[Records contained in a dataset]
===============

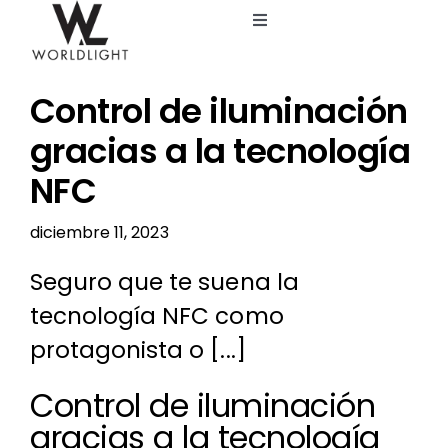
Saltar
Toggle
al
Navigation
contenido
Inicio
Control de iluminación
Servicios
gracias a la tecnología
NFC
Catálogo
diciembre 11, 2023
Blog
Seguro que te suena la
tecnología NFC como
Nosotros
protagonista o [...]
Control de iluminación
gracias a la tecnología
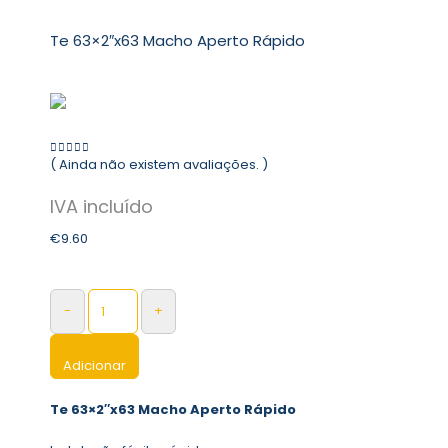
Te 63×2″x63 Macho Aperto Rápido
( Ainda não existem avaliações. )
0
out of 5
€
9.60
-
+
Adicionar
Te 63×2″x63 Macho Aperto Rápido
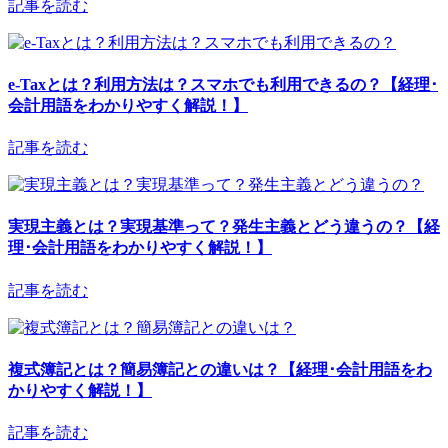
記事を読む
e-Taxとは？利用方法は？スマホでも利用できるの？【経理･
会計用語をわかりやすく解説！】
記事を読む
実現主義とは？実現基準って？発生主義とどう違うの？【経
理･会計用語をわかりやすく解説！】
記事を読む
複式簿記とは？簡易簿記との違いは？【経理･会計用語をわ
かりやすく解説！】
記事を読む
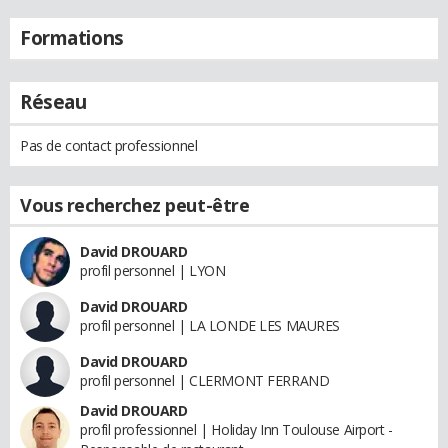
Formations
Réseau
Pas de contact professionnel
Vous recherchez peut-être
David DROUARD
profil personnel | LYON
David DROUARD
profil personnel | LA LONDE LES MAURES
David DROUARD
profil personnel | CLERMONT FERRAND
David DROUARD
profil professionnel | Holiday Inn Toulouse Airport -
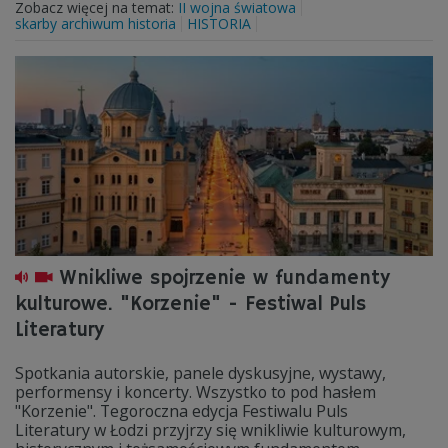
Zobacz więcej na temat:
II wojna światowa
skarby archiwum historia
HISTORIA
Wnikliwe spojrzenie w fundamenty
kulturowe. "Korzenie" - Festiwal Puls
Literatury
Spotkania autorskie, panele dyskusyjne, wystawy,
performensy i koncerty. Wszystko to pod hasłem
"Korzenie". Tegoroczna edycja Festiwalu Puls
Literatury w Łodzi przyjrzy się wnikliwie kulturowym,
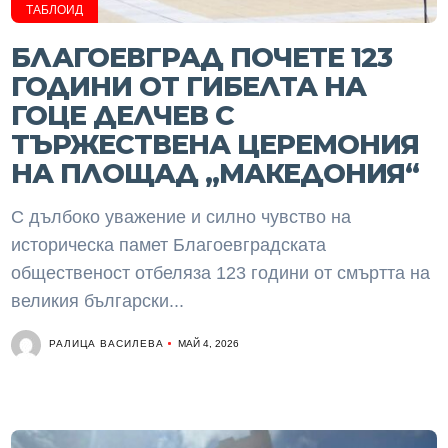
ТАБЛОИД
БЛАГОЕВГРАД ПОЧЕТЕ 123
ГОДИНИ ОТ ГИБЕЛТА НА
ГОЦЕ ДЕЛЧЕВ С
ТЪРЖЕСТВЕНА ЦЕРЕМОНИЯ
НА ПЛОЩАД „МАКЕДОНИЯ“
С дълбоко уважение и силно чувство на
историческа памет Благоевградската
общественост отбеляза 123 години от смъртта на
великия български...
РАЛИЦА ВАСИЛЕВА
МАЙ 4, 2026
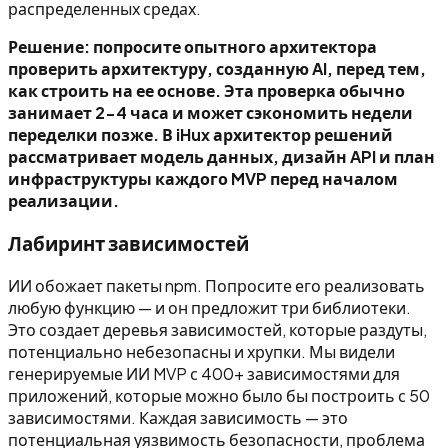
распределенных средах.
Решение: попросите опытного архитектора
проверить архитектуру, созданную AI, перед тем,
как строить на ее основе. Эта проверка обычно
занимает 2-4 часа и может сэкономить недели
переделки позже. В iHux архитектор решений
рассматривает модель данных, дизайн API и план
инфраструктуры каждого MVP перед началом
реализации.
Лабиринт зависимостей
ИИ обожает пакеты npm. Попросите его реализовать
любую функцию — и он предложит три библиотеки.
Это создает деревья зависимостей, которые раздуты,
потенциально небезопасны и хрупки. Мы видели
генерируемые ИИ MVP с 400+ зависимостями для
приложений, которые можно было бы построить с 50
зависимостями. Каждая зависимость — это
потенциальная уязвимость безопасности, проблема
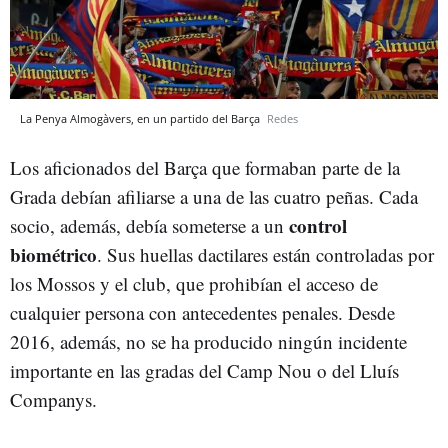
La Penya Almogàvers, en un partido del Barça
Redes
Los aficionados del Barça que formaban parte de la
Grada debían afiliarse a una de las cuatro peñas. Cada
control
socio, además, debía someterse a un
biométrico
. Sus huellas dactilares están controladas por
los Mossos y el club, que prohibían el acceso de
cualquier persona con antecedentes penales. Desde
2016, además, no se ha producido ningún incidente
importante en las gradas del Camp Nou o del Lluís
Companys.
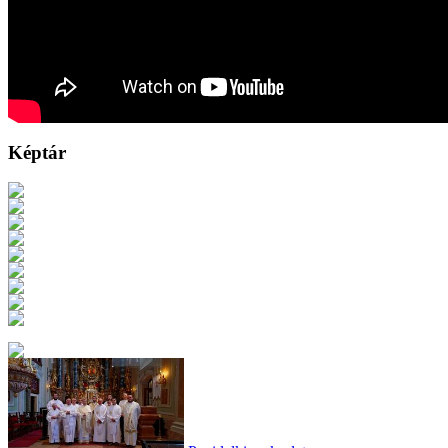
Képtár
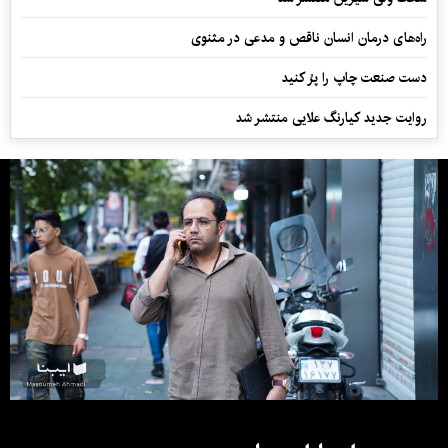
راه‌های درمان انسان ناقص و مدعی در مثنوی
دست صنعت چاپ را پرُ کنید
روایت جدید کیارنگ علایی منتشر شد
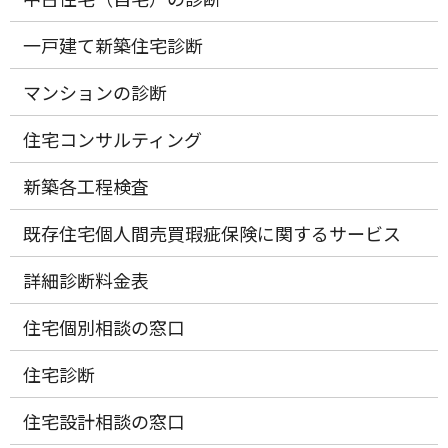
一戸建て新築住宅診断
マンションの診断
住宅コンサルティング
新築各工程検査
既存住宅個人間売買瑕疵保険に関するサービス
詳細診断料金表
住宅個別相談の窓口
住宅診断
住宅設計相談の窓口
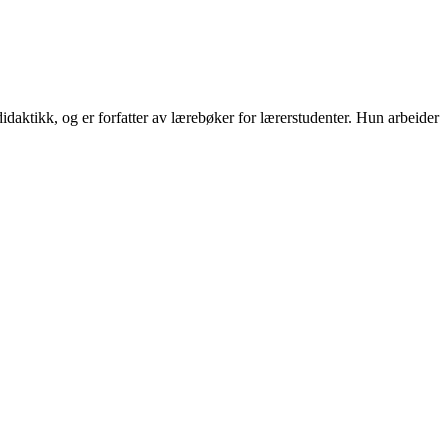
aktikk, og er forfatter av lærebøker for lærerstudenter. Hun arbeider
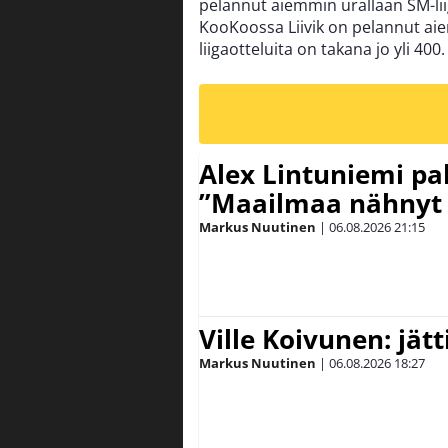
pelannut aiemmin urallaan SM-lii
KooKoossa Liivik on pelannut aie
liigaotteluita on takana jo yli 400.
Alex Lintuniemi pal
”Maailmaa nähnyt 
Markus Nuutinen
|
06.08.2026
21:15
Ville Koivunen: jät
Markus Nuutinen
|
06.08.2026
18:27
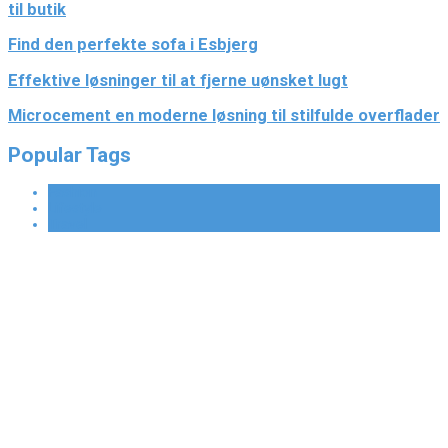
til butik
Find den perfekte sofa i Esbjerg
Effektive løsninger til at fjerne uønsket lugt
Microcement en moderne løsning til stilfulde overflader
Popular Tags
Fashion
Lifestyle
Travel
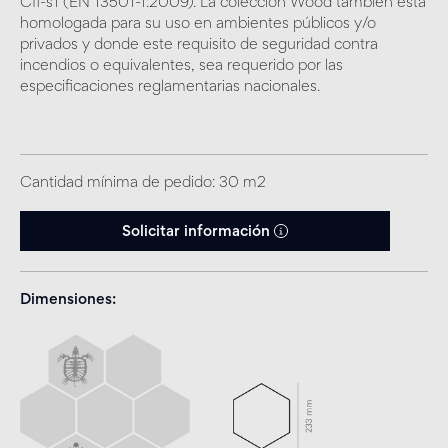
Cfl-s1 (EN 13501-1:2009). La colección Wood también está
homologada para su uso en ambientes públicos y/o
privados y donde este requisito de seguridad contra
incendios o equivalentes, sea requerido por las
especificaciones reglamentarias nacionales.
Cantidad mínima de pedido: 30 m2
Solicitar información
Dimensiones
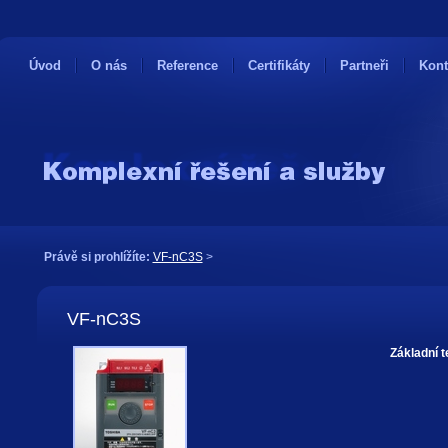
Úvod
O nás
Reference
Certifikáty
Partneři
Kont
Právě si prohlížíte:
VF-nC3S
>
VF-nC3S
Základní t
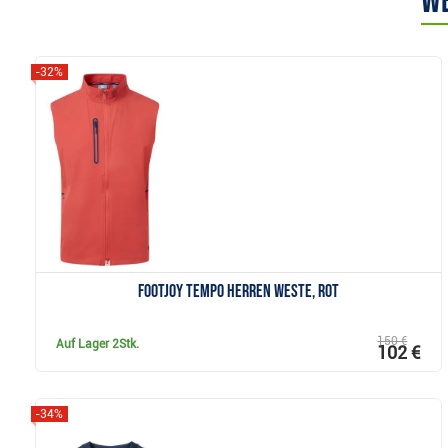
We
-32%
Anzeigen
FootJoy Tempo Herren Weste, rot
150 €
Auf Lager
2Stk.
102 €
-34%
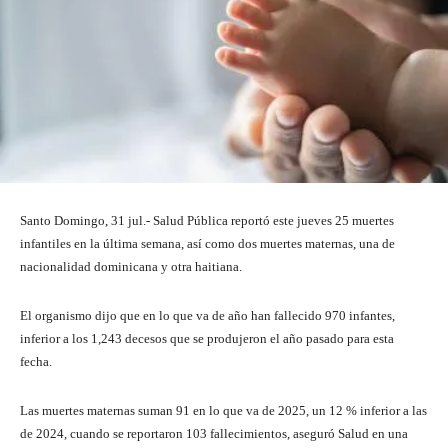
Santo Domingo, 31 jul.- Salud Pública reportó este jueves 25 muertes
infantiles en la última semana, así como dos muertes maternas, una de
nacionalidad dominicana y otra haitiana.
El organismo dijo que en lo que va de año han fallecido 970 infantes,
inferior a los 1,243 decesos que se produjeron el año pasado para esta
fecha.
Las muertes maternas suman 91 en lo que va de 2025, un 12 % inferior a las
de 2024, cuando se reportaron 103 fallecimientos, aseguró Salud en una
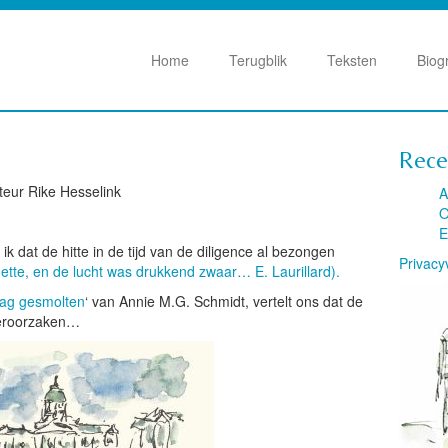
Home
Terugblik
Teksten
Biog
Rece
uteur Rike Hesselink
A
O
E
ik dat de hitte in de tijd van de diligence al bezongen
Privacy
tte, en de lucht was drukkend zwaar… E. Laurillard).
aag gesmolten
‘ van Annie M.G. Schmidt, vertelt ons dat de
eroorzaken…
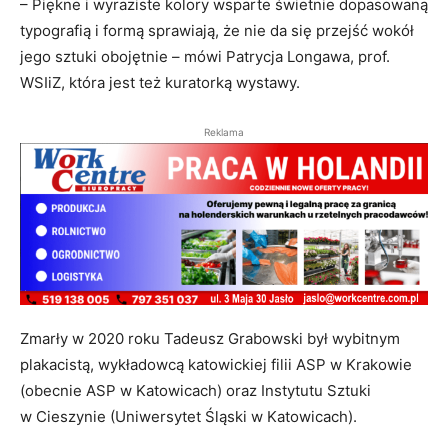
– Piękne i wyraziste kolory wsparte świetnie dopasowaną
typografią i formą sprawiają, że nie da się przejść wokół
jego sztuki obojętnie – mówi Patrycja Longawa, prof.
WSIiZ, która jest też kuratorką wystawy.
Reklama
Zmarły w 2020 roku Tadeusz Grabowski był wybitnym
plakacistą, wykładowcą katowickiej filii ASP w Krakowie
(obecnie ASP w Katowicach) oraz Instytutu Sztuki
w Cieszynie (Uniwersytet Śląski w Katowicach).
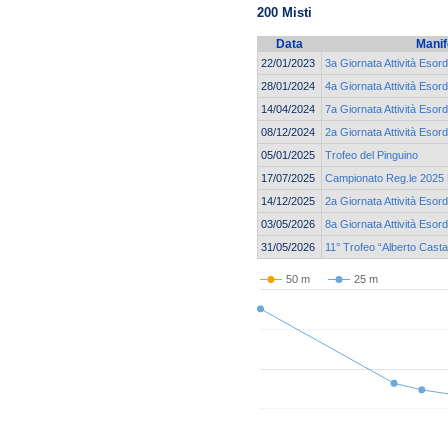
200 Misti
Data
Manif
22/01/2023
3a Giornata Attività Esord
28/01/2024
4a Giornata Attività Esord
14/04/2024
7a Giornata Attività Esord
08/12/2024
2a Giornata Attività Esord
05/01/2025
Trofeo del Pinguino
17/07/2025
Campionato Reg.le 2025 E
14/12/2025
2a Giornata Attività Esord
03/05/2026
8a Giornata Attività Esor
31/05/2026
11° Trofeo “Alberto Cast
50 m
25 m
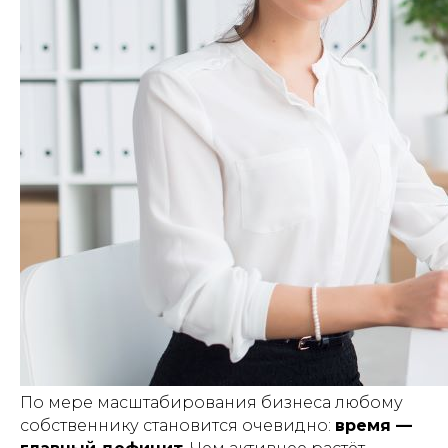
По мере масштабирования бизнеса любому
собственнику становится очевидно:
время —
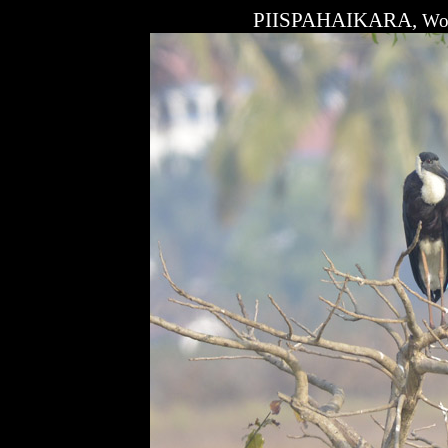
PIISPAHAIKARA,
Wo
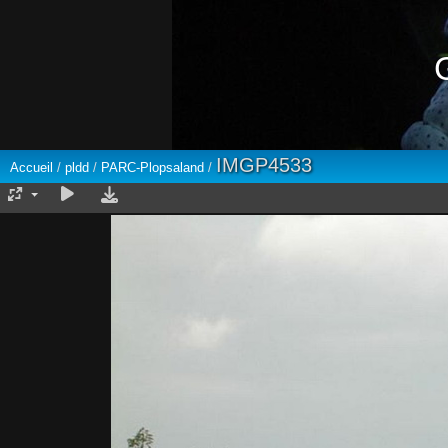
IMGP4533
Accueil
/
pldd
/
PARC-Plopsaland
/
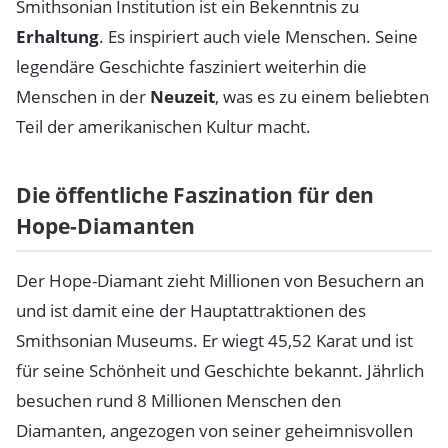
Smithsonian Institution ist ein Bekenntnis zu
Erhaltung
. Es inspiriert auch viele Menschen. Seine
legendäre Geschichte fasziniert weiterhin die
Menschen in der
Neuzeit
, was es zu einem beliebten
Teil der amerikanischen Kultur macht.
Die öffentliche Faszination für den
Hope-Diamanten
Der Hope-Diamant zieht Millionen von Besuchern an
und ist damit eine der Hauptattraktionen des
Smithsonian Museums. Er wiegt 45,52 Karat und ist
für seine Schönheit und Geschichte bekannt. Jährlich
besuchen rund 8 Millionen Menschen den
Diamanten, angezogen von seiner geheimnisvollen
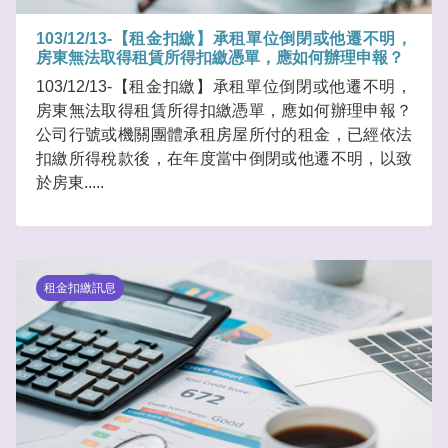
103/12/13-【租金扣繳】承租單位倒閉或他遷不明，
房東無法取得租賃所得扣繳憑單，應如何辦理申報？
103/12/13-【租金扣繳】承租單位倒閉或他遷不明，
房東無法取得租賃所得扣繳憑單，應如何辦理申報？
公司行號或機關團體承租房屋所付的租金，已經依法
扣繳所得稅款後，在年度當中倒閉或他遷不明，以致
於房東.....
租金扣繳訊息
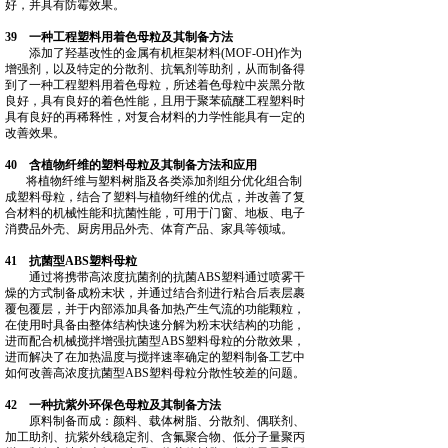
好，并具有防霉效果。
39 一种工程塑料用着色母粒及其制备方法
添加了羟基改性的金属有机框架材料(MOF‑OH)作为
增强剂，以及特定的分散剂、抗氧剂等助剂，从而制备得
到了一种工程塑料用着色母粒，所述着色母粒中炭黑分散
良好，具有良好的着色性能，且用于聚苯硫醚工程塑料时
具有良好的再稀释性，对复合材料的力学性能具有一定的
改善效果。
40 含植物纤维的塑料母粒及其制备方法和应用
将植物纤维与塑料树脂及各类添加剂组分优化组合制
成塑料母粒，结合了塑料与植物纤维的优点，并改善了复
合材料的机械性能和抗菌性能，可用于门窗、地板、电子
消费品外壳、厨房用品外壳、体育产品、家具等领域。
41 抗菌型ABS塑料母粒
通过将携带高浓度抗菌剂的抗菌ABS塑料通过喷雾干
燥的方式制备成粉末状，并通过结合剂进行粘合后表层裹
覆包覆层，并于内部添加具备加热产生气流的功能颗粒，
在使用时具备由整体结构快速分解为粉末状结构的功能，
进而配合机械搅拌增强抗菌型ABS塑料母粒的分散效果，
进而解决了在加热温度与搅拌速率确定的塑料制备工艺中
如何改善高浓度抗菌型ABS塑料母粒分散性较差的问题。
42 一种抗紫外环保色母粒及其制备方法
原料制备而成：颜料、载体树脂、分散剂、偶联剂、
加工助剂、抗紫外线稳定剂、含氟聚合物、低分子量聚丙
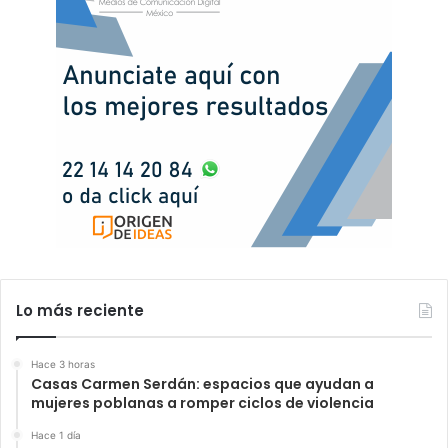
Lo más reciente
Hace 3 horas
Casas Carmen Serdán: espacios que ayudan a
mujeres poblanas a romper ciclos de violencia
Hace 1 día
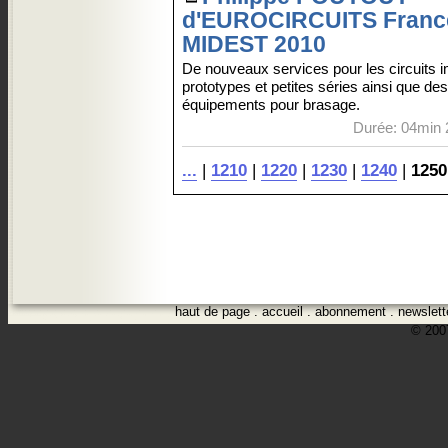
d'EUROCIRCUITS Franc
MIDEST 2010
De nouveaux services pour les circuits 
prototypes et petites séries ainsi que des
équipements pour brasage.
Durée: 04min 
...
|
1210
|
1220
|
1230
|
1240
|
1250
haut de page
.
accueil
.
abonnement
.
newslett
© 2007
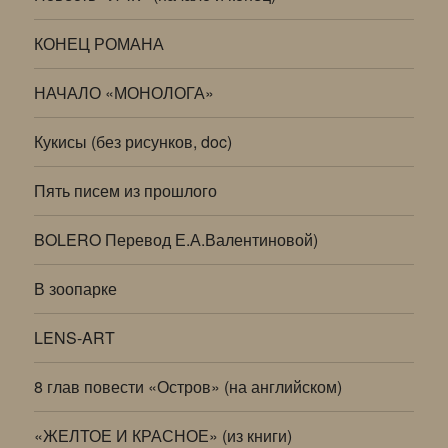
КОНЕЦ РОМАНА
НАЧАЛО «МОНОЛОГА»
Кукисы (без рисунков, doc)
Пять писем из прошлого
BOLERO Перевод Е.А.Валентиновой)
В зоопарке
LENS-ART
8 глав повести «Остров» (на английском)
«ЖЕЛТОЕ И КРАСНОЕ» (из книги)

===============

#### AIM OF THE EXERCISE:
Answer with a number only. How many lines in the records include the word "como"?

#### RESPONSE BELOW:
2